Betsy Brandt, the Disability Services Coordinator at the Center for Disabilities at UW-Whitewater, provides today’s post. She has a Master of Science degree in Counseling and Student Personnel, along with a School Counseling Certificate. She has considerable experience in the field of students with disabilities, and has pertinent advice about the transition to college. Here are Betsy’s words.
As a student with a disability, going to college may require a few extra steps, but the degree is definitely worth it! Typically, students register with the disabilities services office on campus. This office may have different names, i.e. Center for Students with Disabilities, or Accessibility Center. Registering or applying for services often requires a short application, providing disability documentation, and an intake meeting where services are determined.
It is important to find out when the student should apply for services. For some universities, an application for the university can be submitted concurrently with an application for services. Other colleges may ask students to wait until the student has been accepted to the university.
Students, parents, families, and supporters and counselors should consider a number of areas when a student with a disability is planning for college. Those areas include the following.
Academics – Students need to know that studying, homework, projects, etc. in college will likely require much more time than in high school. A typical rubric is that for every hour spent in class, two to three hours of outside work will be required. Students should do whatever they can do in high school to develop strong independent studying, notetaking, and test-taking skills.

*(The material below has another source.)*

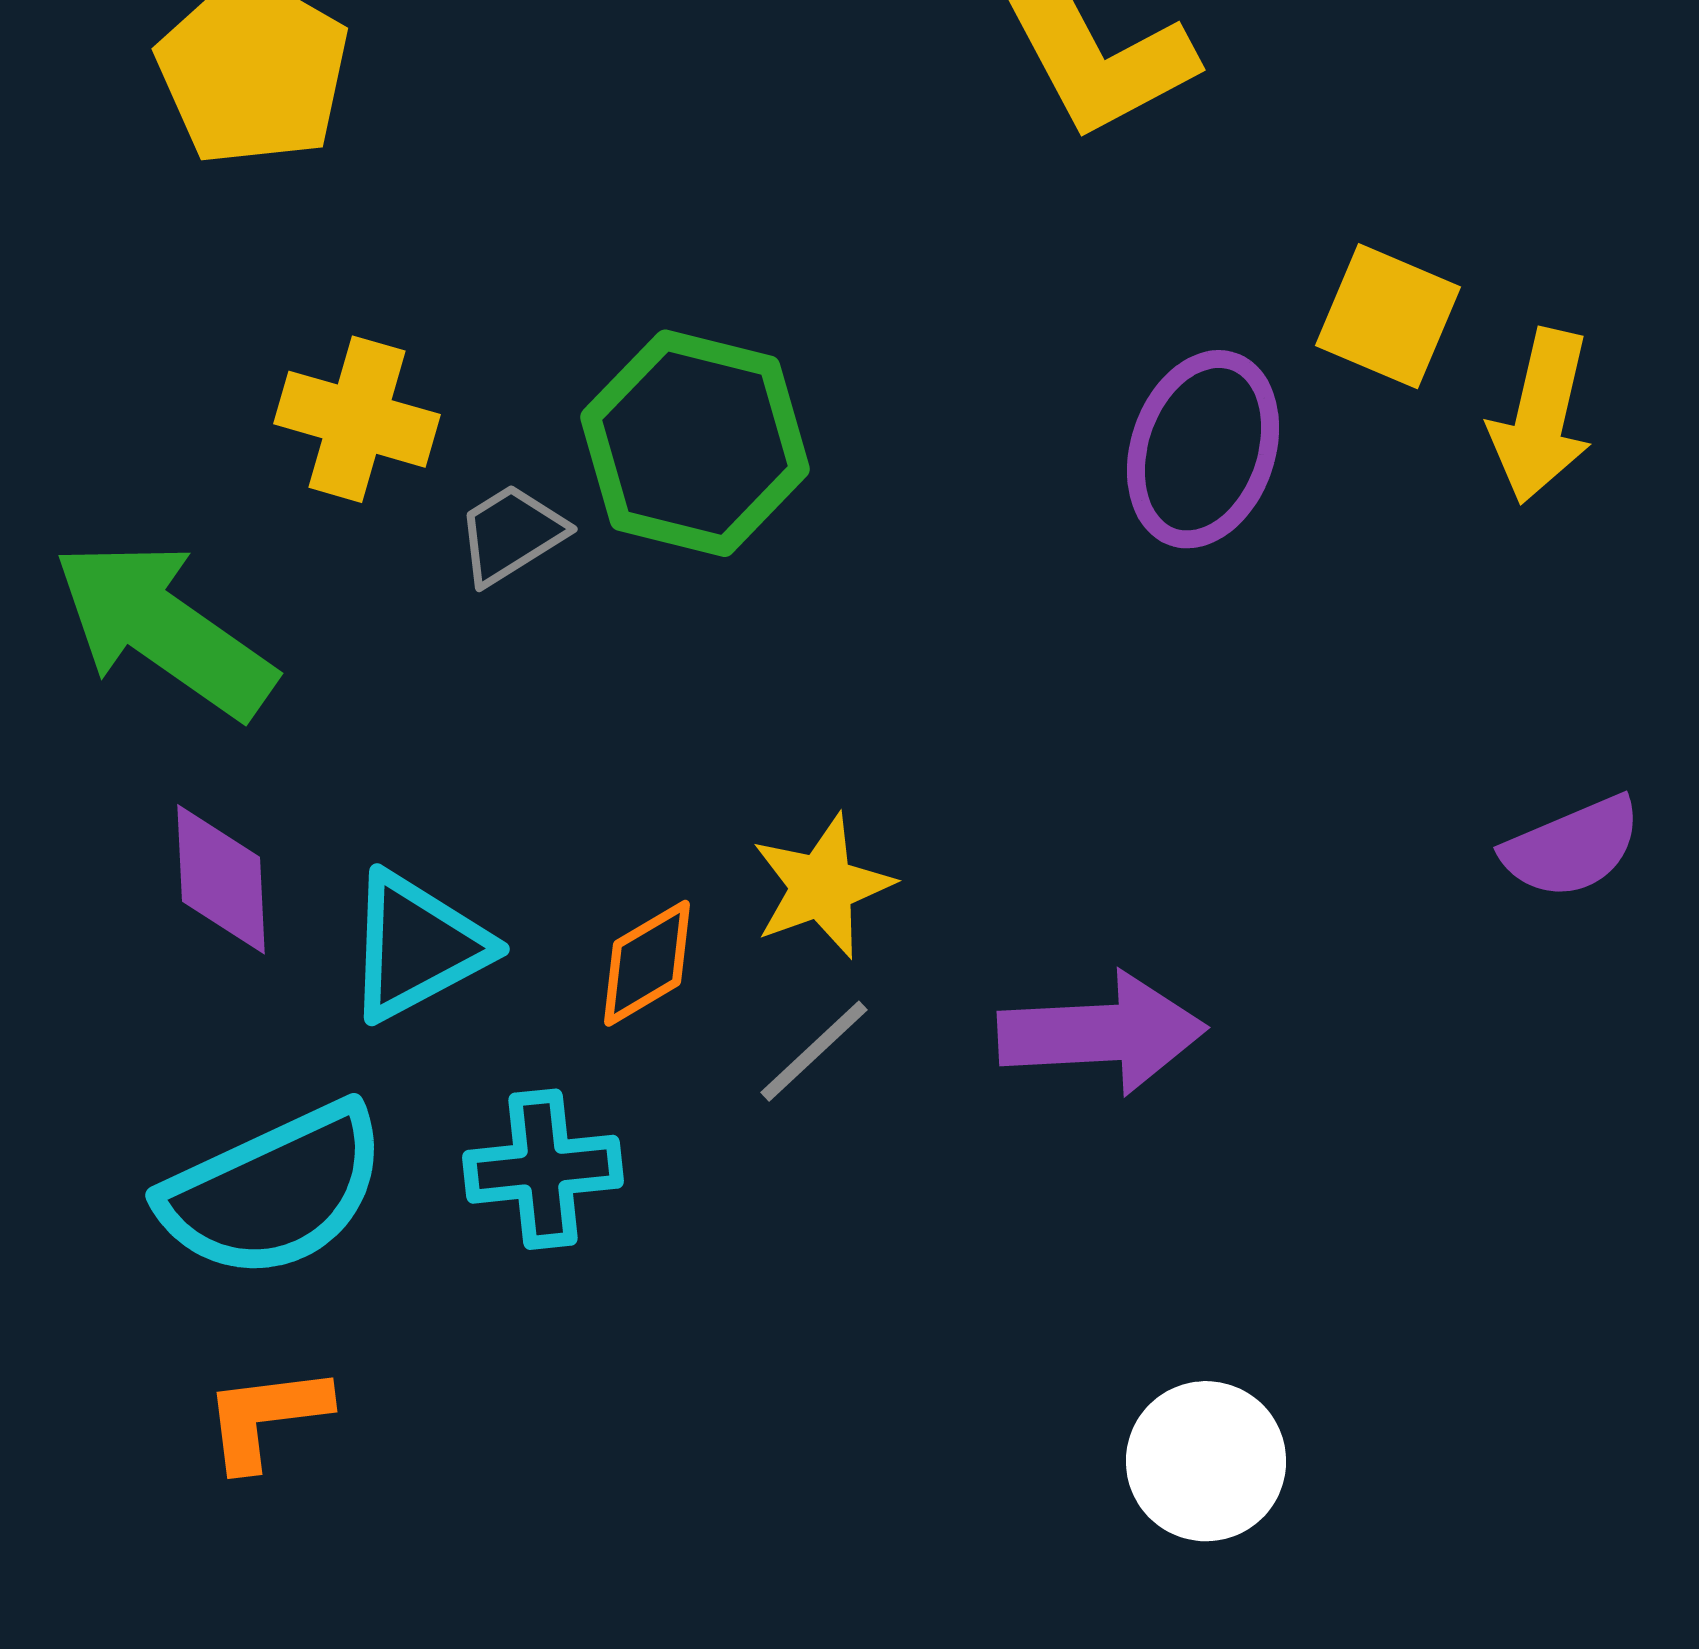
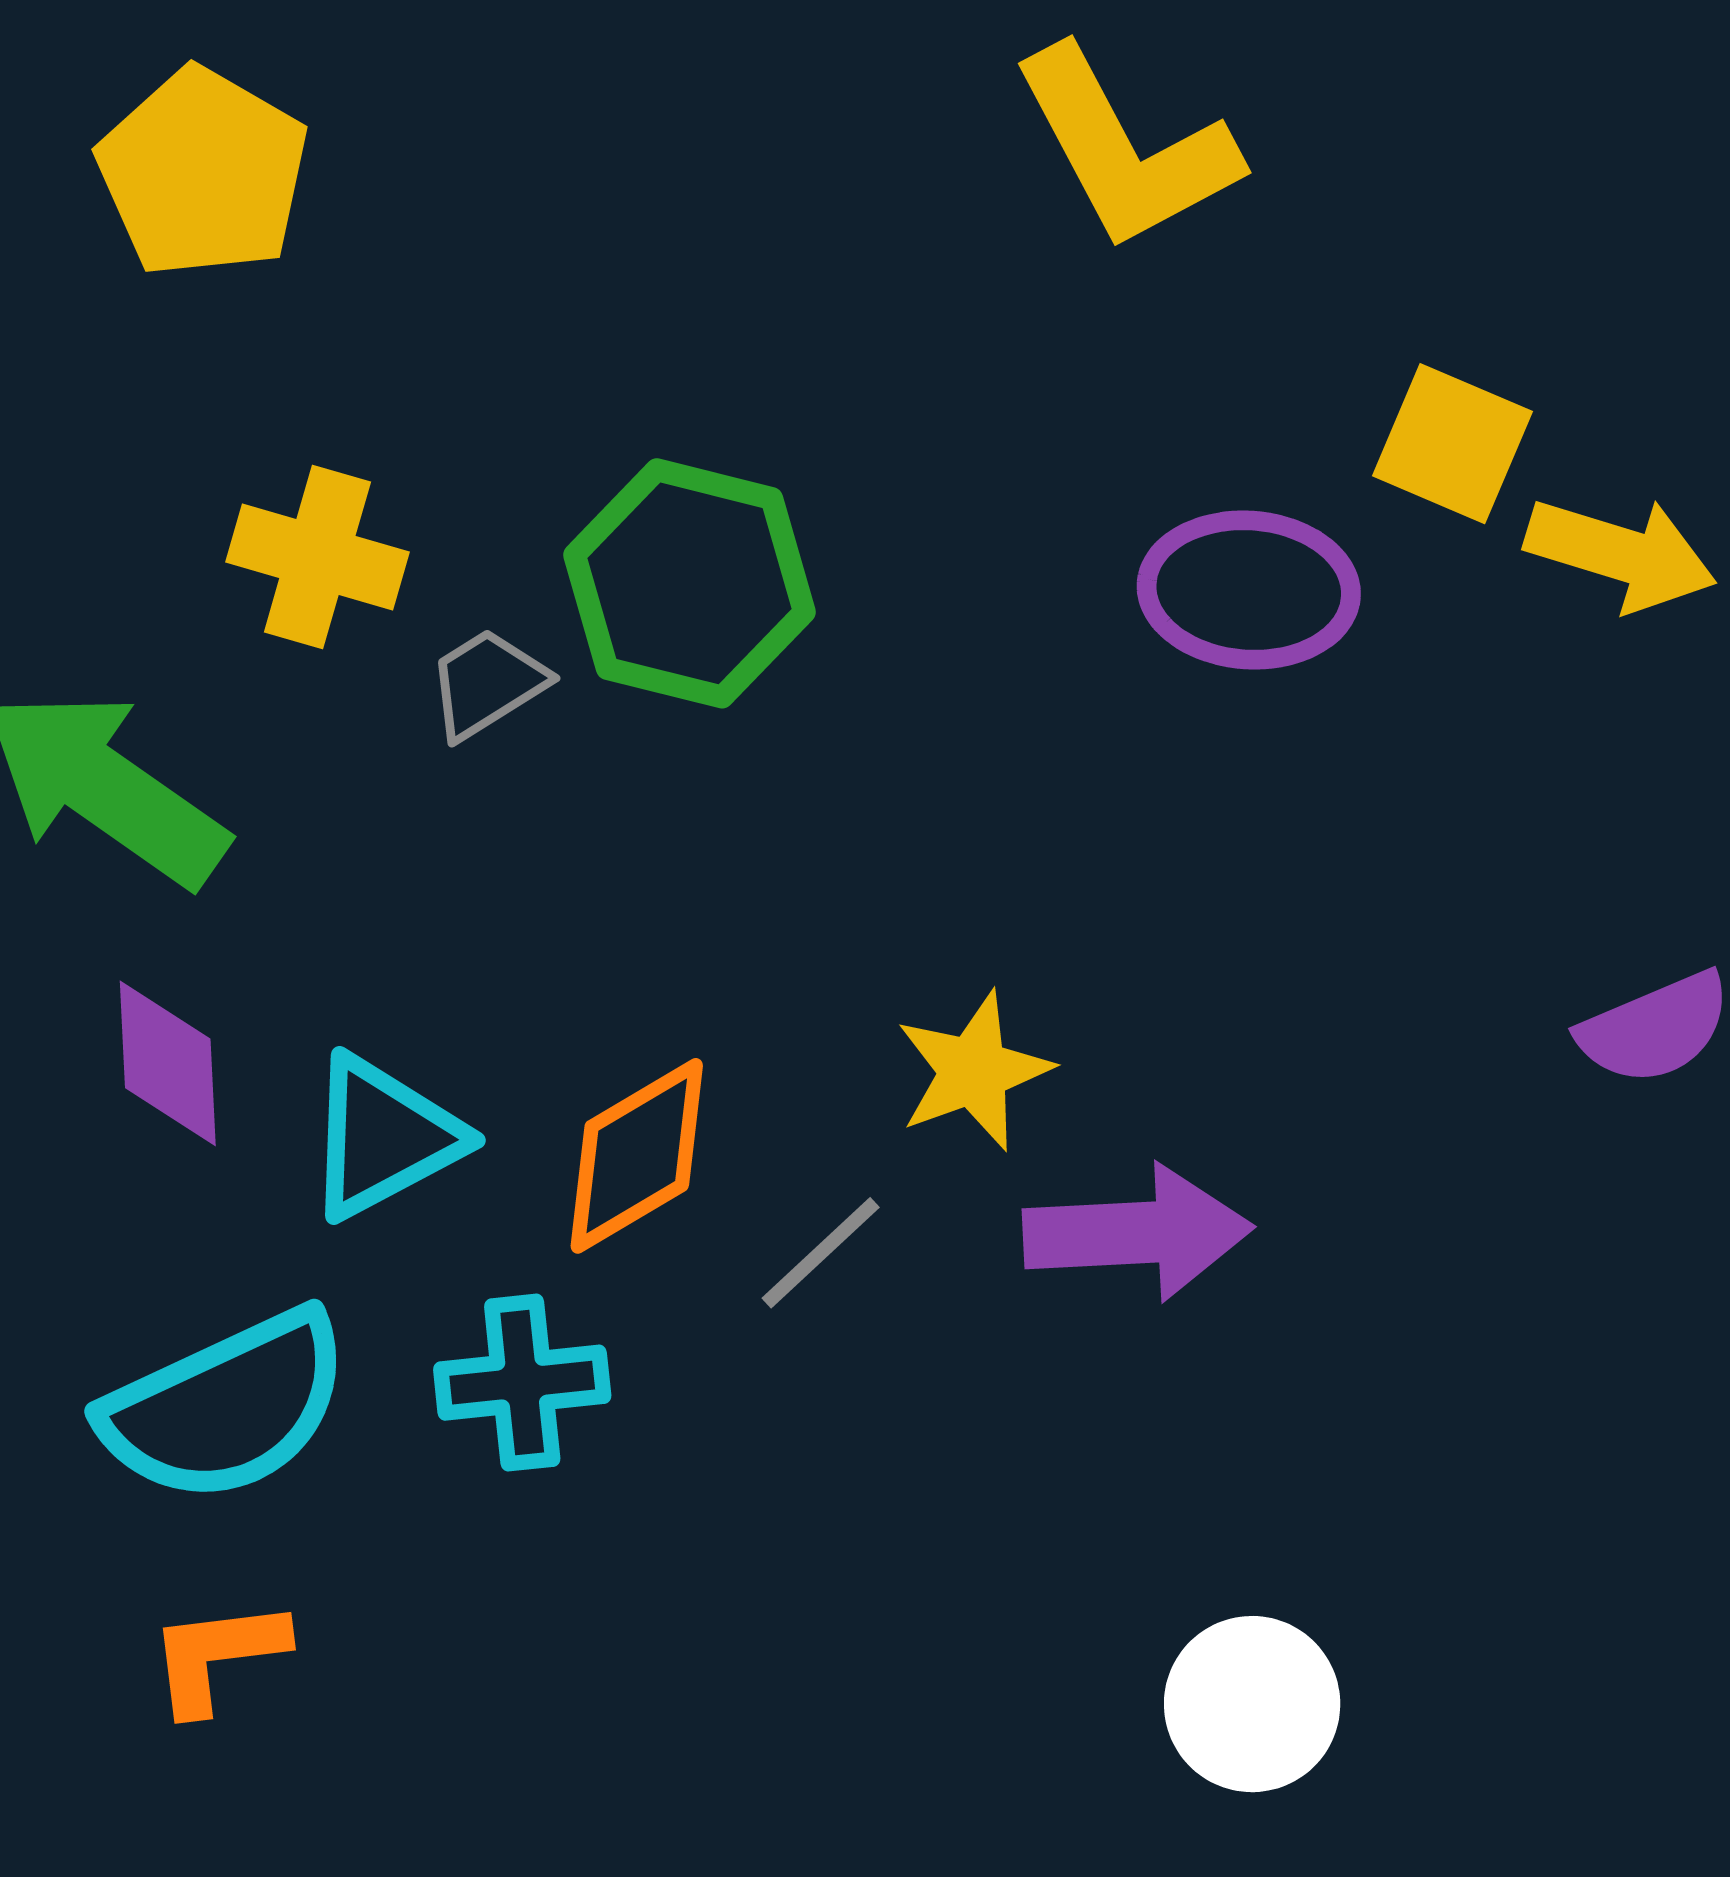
yellow arrow: (1541, 416) -> (1621, 554), turned -86
purple ellipse: (1203, 449) -> (1249, 590), turned 75
yellow star: (822, 886) -> (974, 1071), moved
orange diamond: (647, 963) -> (637, 1156), size x1.4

Accessibility – It is important to see if the campus is accessible for each student’s needs. This can include physical, communication or sensory accessibility (classrooms, residence halls, physical space etc.), and accessibility to resources (alternative format materials, communication, video and digital media, interpreters etc.). Is the university committed to making sure students have the same access to all university events and co-curricular opportunities? Is the university engaged in the success of students with disabilities?
Accommodations – Be knowledgeable about the accommodations offered at the university level. Some accommodations or modifications that are available in high school are not available in college. Examples of modifications not provided at most colleges and universities include but are not limited to: modified tests, notes for every test, extended due dates for assignments, or word banks. If a student is thinking about college, it is important that they gradually refrain from using modifications that are not approved in college and shift to accommodations such as: extended testing time, alternative format print material (audio or digital books), reduced course load or only taking 4 classes at a time, use of peer notes, or use of adaptive technology.
An excellent resource is the Department of Education’s Opening Doors publication.